2. 配管:単一の空気ポートに4mmまたは6mmのチューブを接続します。伸長・排気の制御には3方向2位置ソレノイドバルブ(3/2弁)をご使用ください。
3. 潤滑:シリンダは出荷時より予め潤滑済みです。エアライン潤滑器をご使用の場合は、ISO VG32タービンオイルをお使いください。

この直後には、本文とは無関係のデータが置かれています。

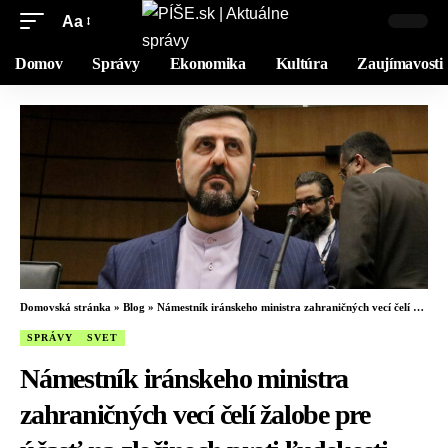
Aa
Domov
Správy
Ekonomika
Kultúra
Zaujímavosti
Domovská stránka
»
Blog
»
Námestník iránskeho ministra zahraničných vecí čelí žalobe pre účasť na zločinoch proti ľudskosti
SPRÁVY
SVET
Námestník iránskeho ministra
zahraničných vecí čelí žalobe pre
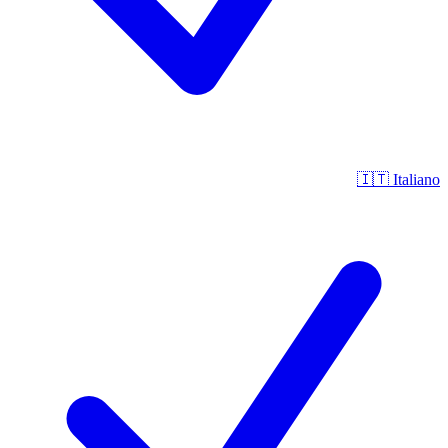
🇮🇹
Italiano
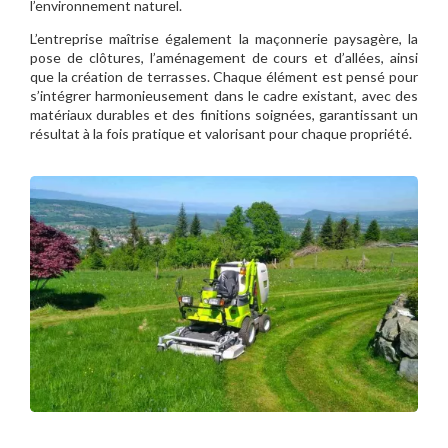
l’environnement naturel.
L’entreprise maîtrise également la maçonnerie paysagère, la
pose de clôtures, l’aménagement de cours et d’allées, ainsi
que la création de terrasses. Chaque élément est pensé pour
s’intégrer harmonieusement dans le cadre existant, avec des
matériaux durables et des finitions soignées, garantissant un
résultat à la fois pratique et valorisant pour chaque propriété.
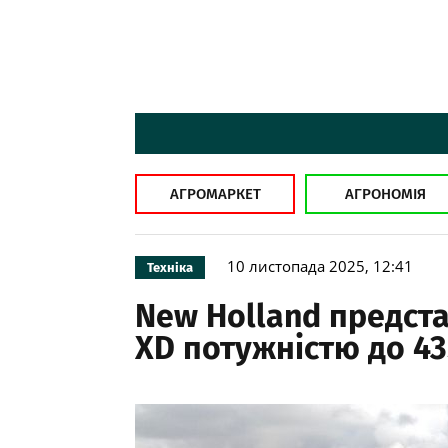
АГРОМАРКЕТ
АГРОНОМІЯ
10 листопада 2025, 12:41
Техніка
New Holland предста
XD потужністю до 435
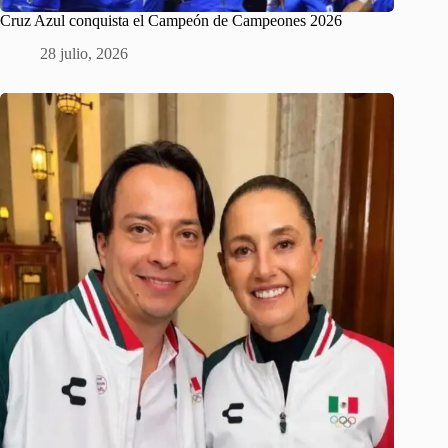
Cruz Azul conquista el Campeón de Campeones 2026
28 julio, 2026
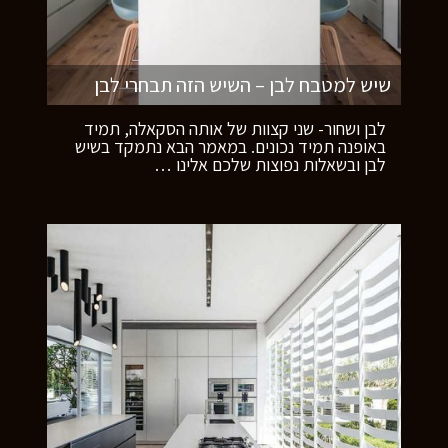
שיש למטבח לבן – השיש הזה תבחרי לבן
לבן ושחור- שני קצוות של אותה הסקאלה, תמיד
באופנה תמיד נכונים. במאמר הבא נתמקד בשיש
לבן ובשאלות נפוצות שלכם אלינו
…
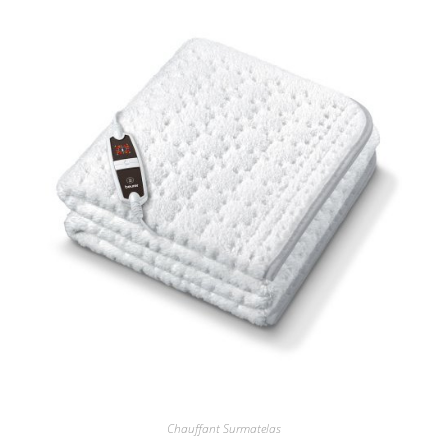
Chauffant Surmatelas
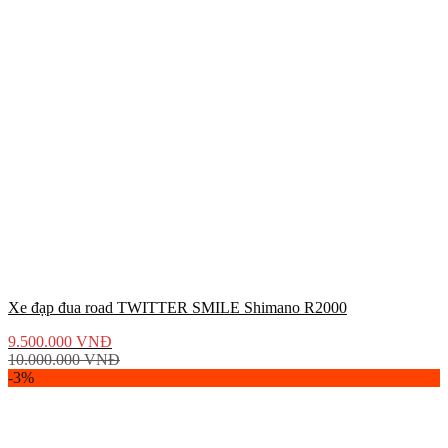
Xe đạp đua road TWITTER SMILE Shimano R2000
9.500.000
VNĐ
10.000.000
VNĐ
-3%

4. 側方荷重防止:マイクロロッドに横方向の荷重をかけないようご注意ください。シールの摩耗やロッドの曲がりを防ぐため、荷重は常に軸方向に正確に合わせてください。
5. スプリング張力:復帰力は内部スプリングにより発生します。ご使用の負荷がスプリングの復帰力を超えないようご確認ください(カタログデータをご参照ください)。
よくある質問
Q1. このCJPBシリンダはSMC製品と互換性がありますか?
A1. はい。当社CJPBシリーズは、SMC社CJPBシリーズと同一の寸法および性能規格に基づき製造されており、1対1で直接交換可能な互換品です。
Q2. このピンシリンダの二動式(両動式)モデルはありますか?
A2. 標準のCJPBは、サイズを最小限に抑えるため、単動式(スプリングリターン)です。小型ながら両動式機能が必要な場合は、当社のCJ2またはCJ1シリーズのマイクロシリンダをご検討ください。
Q3. スレッドボディ設計のメリットは何ですか?
A3. スレッドボディにより「パネルマウント」が可能です。シリンダを直接プレートや機械フレームにねじ込みますので、従来のフットマウントやフランジマウントと比べて省スペースになります。
Q4. ロッドのねじ山や長さをカスタマイズできますか?
A4. 大量注文の場合、ロッド端部の形状変更やストローク延長などのカスタマイズに対応しています。具体的な図面をご準備のうえ、営業担当までお問い合わせください。
Q5. CJPBシリーズに磁性センサを取り付けることは可能ですか?
A5. 超小型設計のため、標準のCJPBには内蔵磁性センサは対応していません。位置検出には、外部の近接センサまたは光学式センサをご推奨します。
Q6. 空気圧が低すぎるとどうなりますか?
A6. シリンダーは、内部のスプリング抵抗を克服するために最低限の圧力(通常0.2 MPa)を必要とします。圧力が低すぎると、ロッドが完全にまたはスムーズに伸びない場合があります。
Q7. CJPBは高速動作に適していますか?
A7. 軽量ピストンと短ストロークにより、非常に高いサイクルレートを実現でき、高速ソーティングおよび組立作業に最適です。
Q8. 内部スプリングの予想寿命はどのくらいですか?
A8. 当社のスプリングは高疲労耐性合金鋼で製造されており、数百万回のサイクルを想定して設計されています。ただし、スプリング張力を維持するため、使用環境が定格温度範囲内であることを確認してください。